The opening track ‘Sun song’ has a slightly mournful feel with a melancholy woodwind section and a flighty sax, which is also apparent on ‘Current’, the third track. That track is all tumbling drums and soothing sax with gentle guitar riffing. The second track, ‘Montreal’ is a laid back number with more woodwind swells redolent to this listener of the latter parts of Phillip Glass’s Koyaanisqatsi soundtrack with its images of city skylines and tumbling clouds. ‘Waiting’ opens with an obligatory music box and chiming flutter of brushed drumming, which evokes icicles.  Synths are used sparingly and unobtrusively.  The title track paints an ever so slightly sinister firmament.

‘Where will we go – ambles along like some burdensome pilgrimage complete with clanking cowbell. The rhythm alters cleverly at the two thirds point and ends with quiet majesty.  ‘Through the fires’ has a winter feel to it again and is slightly more experimental with another flighty sax refrain wringing its way through a gentle cacophony of drums, which grows ever more strangled as the track proceeds.  The tracks discordance grates a little after a while, particularly after such a pleasant opening to the album.  The album closes with ‘Safe years’.  Drums tumble again before it switches to minor keys with a seeming blend of synths and harmonium.  The album doesn’t so much culminate as peter out.

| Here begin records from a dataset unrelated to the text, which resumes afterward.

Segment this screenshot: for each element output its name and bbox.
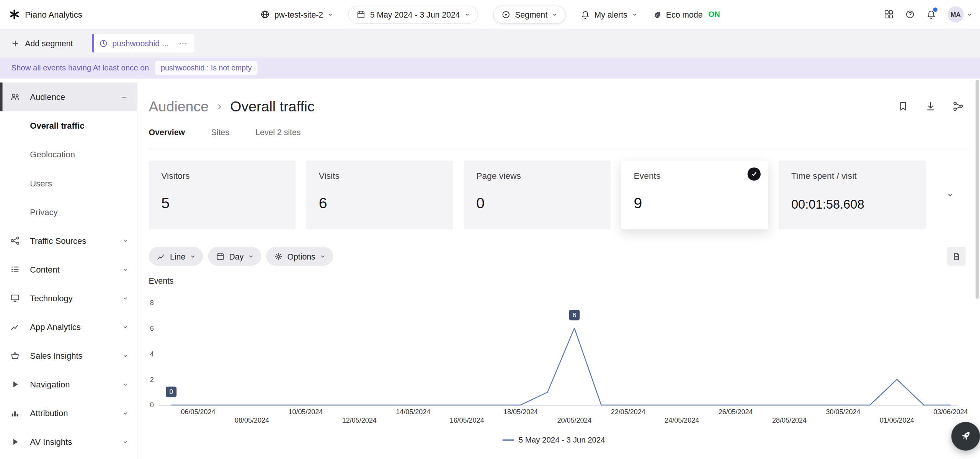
tab-sites[interactable]: Sites [211,127,229,137]
chevron-down-icon [122,266,128,272]
traffic-sources-icon [10,236,23,246]
kpi-card-page-views[interactable]: Page views 0 [464,161,611,230]
options-dropdown[interactable]: Options [266,247,333,266]
kpi-card-visits[interactable]: Visits 6 [306,161,453,230]
notification-dot [933,8,938,12]
scrollbar[interactable] [976,80,979,299]
chevron-down-icon [320,253,325,259]
sidebar-item-label: Technology [30,294,115,303]
topbar-controls: pw-test-site-2 5 May 2024 - 3 Jun 2024 [260,5,720,23]
segment-chip-label: pushwooshid ... [112,38,168,47]
my-alerts[interactable]: My alerts [581,10,637,19]
kpi-label: Events [634,171,756,181]
sidebar-item-technology[interactable]: Technology [0,284,137,312]
kpi-label: Time spent / visit [791,171,913,181]
eco-mode-toggle[interactable]: Eco mode ON [652,10,720,19]
export-data-icon[interactable] [947,247,965,266]
segment-label: Segment [515,10,547,19]
plus-icon [11,39,19,47]
eco-mode-label: Eco mode [666,10,703,19]
navigation-play-icon [10,379,23,389]
date-range-picker[interactable]: 5 May 2024 - 3 Jun 2024 [348,5,478,23]
legend-label: 5 May 2024 - 3 Jun 2024 [519,436,605,444]
x-axis-tick: 16/05/2024 [450,416,484,424]
legend-line-swatch [502,439,513,441]
kpi-card-time-spent[interactable]: Time spent / visit 00:01:58.608 [779,161,926,230]
sidebar-item-users[interactable]: Users [0,169,137,198]
add-segment-button[interactable]: Add segment [11,38,73,47]
assistant-rocket-button[interactable] [951,422,980,451]
tab-level-2-sites[interactable]: Level 2 sites [255,127,301,137]
sidebar-item-label: Navigation [30,380,115,389]
topbar-actions: MA [884,6,973,22]
page-actions [897,101,964,112]
audience-icon [10,92,23,102]
sidebar-item-privacy[interactable]: Privacy [0,198,137,226]
kpi-card-visitors[interactable]: Visitors 5 [149,161,296,230]
selected-check-icon [748,168,761,181]
kpi-collapse-chevron-icon[interactable] [947,191,954,198]
bookmark-icon[interactable] [897,101,908,112]
calendar-icon [356,10,366,19]
sidebar-item-overall-traffic[interactable]: Overall traffic [0,111,137,140]
download-icon[interactable] [925,101,936,112]
audience-submenu: Overall traffic Geolocation Users Privac… [0,111,137,226]
apps-grid-icon[interactable] [884,9,894,19]
y-axis-tick: 8 [141,299,154,306]
globe-icon [260,9,270,19]
x-axis-tick: 28/05/2024 [772,416,807,424]
applied-segment-chip[interactable]: pushwooshid ... ⋯ [91,34,194,52]
granularity-dropdown[interactable]: Day [208,247,261,266]
sales-insights-icon [10,351,23,361]
chart-type-dropdown[interactable]: Line [149,247,203,266]
filter-description: Show all events having At least once on [11,64,149,73]
filter-banner: Show all events having At least once on … [0,57,980,79]
calendar-icon [216,252,225,261]
segment-selector[interactable]: Segment [493,5,565,23]
kpi-label: Visits [319,171,441,181]
chevron-down-icon [632,11,637,17]
share-icon[interactable] [952,101,964,112]
filter-condition-chip[interactable]: pushwooshid : Is not empty [155,61,257,75]
options-value: Options [287,252,315,261]
top-bar: Piano Analytics pw-test-site-2 5 May 2 [0,0,980,29]
sidebar-item-audience[interactable]: Audience [0,83,137,111]
chart-plot-area[interactable]: 5 May 2024 - 3 Jun 2024 0246806/05/20240… [150,274,957,425]
sidebar: Audience Overall traffic Geolocation Use… [0,79,137,459]
notifications-bell-icon[interactable] [926,9,936,19]
user-menu[interactable]: MA [947,6,972,22]
chevron-down-icon [122,324,128,330]
sidebar-item-app-analytics[interactable]: App Analytics [0,312,137,341]
sidebar-item-label: Traffic Sources [30,236,115,245]
sidebar-item-navigation[interactable]: Navigation [0,370,137,399]
sidebar-item-attribution[interactable]: Attribution [0,399,137,428]
breadcrumb-parent[interactable]: Audience [149,95,209,118]
piano-logo-icon [9,9,20,20]
brand[interactable]: Piano Analytics [9,9,82,20]
x-axis-tick: 03/06/2024 [933,408,968,416]
tab-overview[interactable]: Overview [149,127,185,137]
sidebar-item-label: Audience [30,92,113,101]
sidebar-item-traffic-sources[interactable]: Traffic Sources [0,226,137,255]
sidebar-item-geolocation[interactable]: Geolocation [0,140,137,169]
sidebar-item-av-insights[interactable]: AV Insights [0,428,137,456]
leaf-icon [652,10,662,19]
sidebar-item-label: Content [30,265,115,274]
sidebar-item-label: Sales Insights [30,351,115,360]
rocket-icon [959,430,972,443]
kpi-card-events[interactable]: Events 9 [621,161,768,230]
segment-more-menu[interactable]: ⋯ [179,38,188,48]
breadcrumb-separator-icon: › [217,95,221,118]
site-selector[interactable]: pw-test-site-2 [260,9,333,19]
x-axis-tick: 26/05/2024 [719,408,753,416]
kpi-cards: Visitors 5 Visits 6 Page views 0 Events … [149,161,970,230]
chart-type-value: Line [170,252,185,261]
sidebar-item-content[interactable]: Content [0,255,137,284]
sidebar-item-sales-insights[interactable]: Sales Insights [0,341,137,370]
kpi-value: 9 [634,194,756,212]
gear-icon [274,252,283,261]
report-tabs: Overview Sites Level 2 sites [149,127,970,149]
chevron-down-icon [464,11,470,17]
sidebar-item-label: App Analytics [30,322,115,332]
help-icon[interactable] [905,9,915,19]
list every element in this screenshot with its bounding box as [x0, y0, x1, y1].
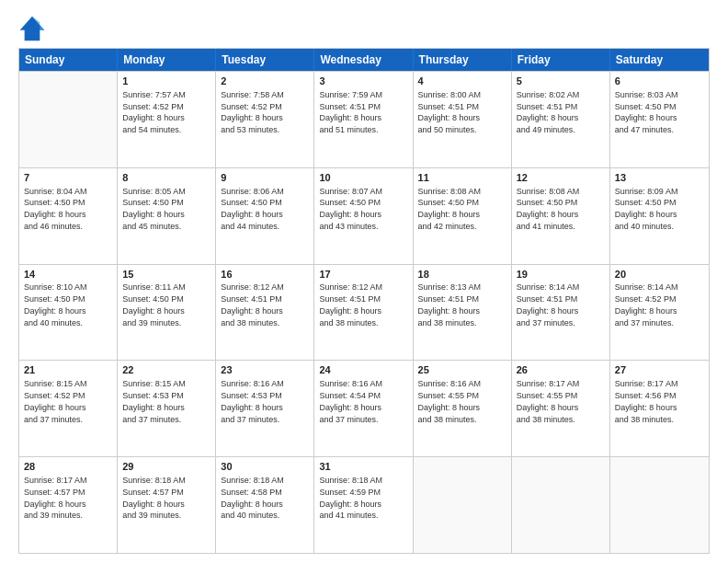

Like a less robust – maybe more delicate – and less syncopated Dan Snaith during his Manitoba phase on ‘Start breaking my heart’, before he got a band and went all psychedelic.  Perhaps it’s the Canadian connection with one track, Montreal, being named after the Quebec city suggesting the connection.  The cover depicts a foggy sun hazed forest canopy, and the tracks seem to evoke a descent into and escape from a busy winter forest floor.  No track particularly strikes the listener as standout, although Montreal is perhaps the most successful.  After a pleasant start, the album meanders, but never really goes anywhere.  The listener can’t help but think the duo are lacking in ambition, or have a very muted colour palette.  Perhaps it would work better in the live environment where the full array of the instrumentation is apparent. You would never know they were a country apart.